>>>
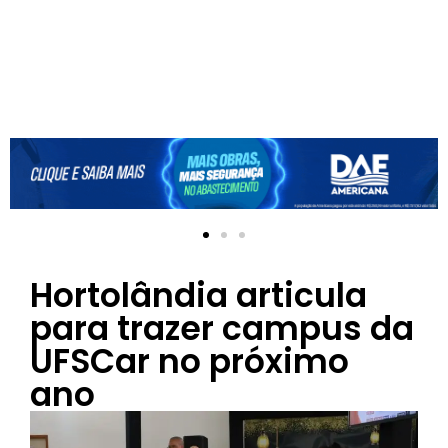
Hortolândia articula
para trazer campus da
UFSCar no próximo
ano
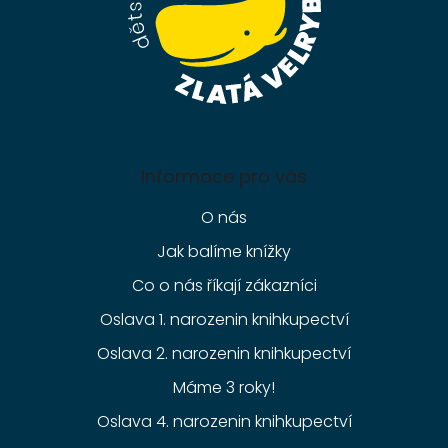
Informace pro vás
O nás
Jak balíme knížky
Co o nás říkají zákazníci
Oslava 1. narozenin knihkupectví
Oslava 2. narozenin knihkupectví
Máme 3 roky!
Oslava 4. narozenin knihkupectví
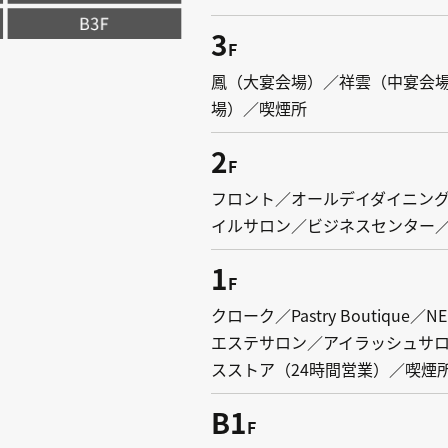
3
F
鳳（大宴会場）／祥雲（中宴会
場）／喫煙所
2
F
フロント／オールデイダイニング
イルサロン／ビジネスセンター
1
F
クローク／Pastry Boutique／N
エステサロン／アイラッシュサ
スストア（24時間営業）／喫煙
B1
F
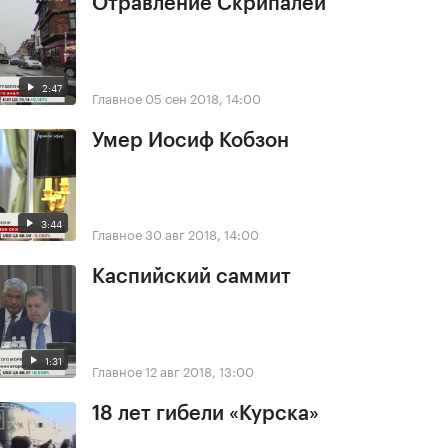
Отравление Скрипалей
2:47
Главное
05 сен 2018, 14:00
Умер Иосиф Кобзон
3:44
Главное
30 авг 2018, 14:00
Каспийский саммит
1:31
Главное
12 авг 2018, 13:00
18 лет гибели «Курска»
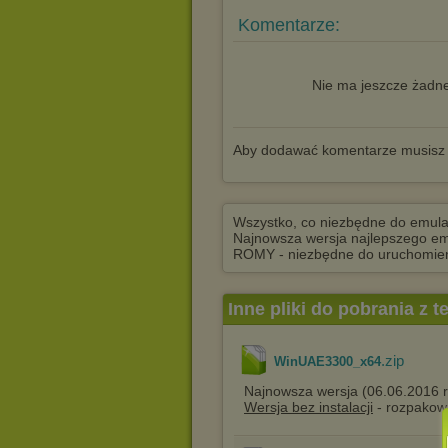
Komentarze:
Nie ma jeszcze żadne
Aby dodawać komentarze musisz
Wszystko, co niezbędne do emulac
Najnowsza wersja najlepszego em
ROMY - niezbędne do uruchomien
Inne pliki do pobrania z 
.zip
WinUAE3300_x64
Najnowsza wersja (06.06.2016 r
Wersja bez instalacji
- rozpakowu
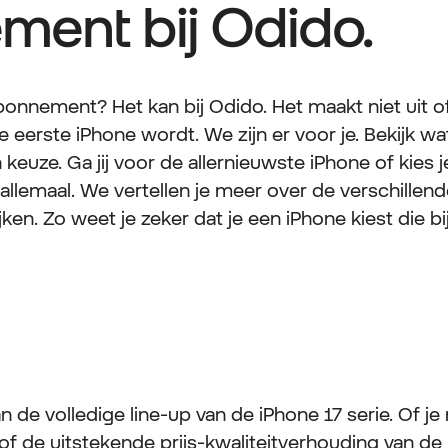
ment bij Odido.
nnement? Het kan bij Odido. Het maakt niet uit of 
je eerste iPhone wordt. We zijn er voor je. Bekijk w
euze. Ga jij voor de allernieuwste iPhone of kies 
allemaal. We vertellen je meer over de verschillen
ken. Zo weet je zeker dat je een iPhone kiest die bij
n de volledige line-up van de iPhone 17 serie. Of je
 of de uitstekende prijs-kwaliteitverhouding van de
<<<
→ **Exercise**
Having found the line with "je eerste iPhone", transcribe it and each line after it to the end of the entries, with no other lines.

→ **Task answer**
je eerste iPhone wordt. We zijn er voor je. Bekijk w
euze. Ga jij voor de allernieuwste iPhone of kies 
allemaal. We vertellen je meer over de verschillen
ken. Zo weet je zeker dat je een iPhone kiest die bij
n de volledige line-up van de iPhone 17 serie. Of je
 of de uitstekende prijs-kwaliteitverhouding van de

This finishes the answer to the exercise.